Wednesday, January 6, 2010

Schooling generations

Big Street in Triplicane is not broad enough for one to step back and get a complete picture of this three-storeyed redbrick building. The few trees growing in such a way as to cover the facade add to the difficulty of getting a good picture, so this one will have to do. That's okay, for in the case of this building, pictures cannot tell the story, because the story goes back to the middle of the 19th century. Where in the middle is not known exactly; the roots could well have been a little-occupied pundit trying to get the neighbourhood boys to learn the basics of reading and writing, or even just teaching them to chant shlokas. Make that two pundits: one teaching in Tamizh and the other in Telugu. Maybe that's how we find ourselves, in the early 1850s, hearing about two schools in Triplicane - the Dravida Patasala and the Hindu Andhra Dravida Balura Patasala. Both of them merged in 1860 and the new school was named the Triplicane Andhra Dravida Balura Patasala, where both Tamizh and Telugu competed with each other for pride of place.

Initially patronised by families who were loath to send their children to the Englishman's schools, the Patasala found itself in dire straits towards the end of the 1860s. It is said that in 1869, enrolment was down to 48 students and the school was in debt for 80 rupees. It was then that the governing body brought in M.A. Singarachariar, who was the Head Cashier of the Bank of Madras, to take over as the Secretary-Treasurer of the School. Singarachariar carried out that assignment in style and in the process, established the primacy of English as the language of the school. In keeping with that changed focus, the school was renamed as The Triplicane Anglo-Vernacular High School in 1873. And by the 1890s, school funds were ample enough for the leading contractor of the era, Namberumal Chetty to be engaged for constructing this building, which was inaugurated in 1897. In 1898, the school changed its name to The Hindu High School.

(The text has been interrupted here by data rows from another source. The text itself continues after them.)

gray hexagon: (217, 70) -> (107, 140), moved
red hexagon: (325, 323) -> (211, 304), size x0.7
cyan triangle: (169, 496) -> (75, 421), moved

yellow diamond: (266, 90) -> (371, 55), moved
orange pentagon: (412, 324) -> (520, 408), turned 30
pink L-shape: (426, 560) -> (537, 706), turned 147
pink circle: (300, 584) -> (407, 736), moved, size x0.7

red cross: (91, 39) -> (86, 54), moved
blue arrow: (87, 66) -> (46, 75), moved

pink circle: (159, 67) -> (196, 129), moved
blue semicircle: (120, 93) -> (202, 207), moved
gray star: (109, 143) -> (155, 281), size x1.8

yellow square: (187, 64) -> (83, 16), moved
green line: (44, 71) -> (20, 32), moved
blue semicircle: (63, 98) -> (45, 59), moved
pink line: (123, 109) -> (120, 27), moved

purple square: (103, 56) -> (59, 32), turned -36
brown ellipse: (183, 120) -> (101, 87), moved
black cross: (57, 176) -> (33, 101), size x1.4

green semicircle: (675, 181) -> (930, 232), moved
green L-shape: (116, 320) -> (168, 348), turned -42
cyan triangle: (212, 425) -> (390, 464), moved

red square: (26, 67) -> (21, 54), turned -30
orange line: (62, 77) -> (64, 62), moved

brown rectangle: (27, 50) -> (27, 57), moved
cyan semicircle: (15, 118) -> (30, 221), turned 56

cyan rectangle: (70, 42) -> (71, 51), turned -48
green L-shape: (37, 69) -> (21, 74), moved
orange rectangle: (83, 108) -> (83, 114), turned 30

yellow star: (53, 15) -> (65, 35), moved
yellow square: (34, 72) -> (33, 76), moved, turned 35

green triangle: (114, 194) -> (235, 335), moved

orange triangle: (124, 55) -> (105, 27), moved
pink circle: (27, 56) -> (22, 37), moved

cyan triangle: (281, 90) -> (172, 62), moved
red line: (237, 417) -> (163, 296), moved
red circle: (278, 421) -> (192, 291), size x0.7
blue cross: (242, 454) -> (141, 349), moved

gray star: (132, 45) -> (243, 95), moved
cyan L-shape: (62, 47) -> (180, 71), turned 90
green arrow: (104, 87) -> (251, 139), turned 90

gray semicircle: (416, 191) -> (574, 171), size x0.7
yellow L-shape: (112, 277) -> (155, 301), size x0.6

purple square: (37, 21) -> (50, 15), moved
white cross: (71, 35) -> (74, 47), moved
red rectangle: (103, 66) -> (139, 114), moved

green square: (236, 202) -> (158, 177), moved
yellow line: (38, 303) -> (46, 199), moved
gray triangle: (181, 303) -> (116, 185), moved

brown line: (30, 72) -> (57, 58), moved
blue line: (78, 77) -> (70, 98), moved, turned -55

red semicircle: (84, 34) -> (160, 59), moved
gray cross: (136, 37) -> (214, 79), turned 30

A minor change was made in the name in 1978 and the school has since been called The Hindu Higher Secondary School. The roster of its alumni is impressive - media moguls, police officers, high court judges, governors, civil servants, movie stars, cricketers. One of the more famous alumni reportedly brought his wife to the school sometime in the 1980s to show her the marks register of 1924-25. She hadn't believed him when he claimed to have scored a centum in maths in his school finals, so he had to prove it to her. That alumnus was Subramanyan Chandrasekhar, who won the Nobel Prize for Physics in 1983 - the school reportedly maintains the marks register of his time even today!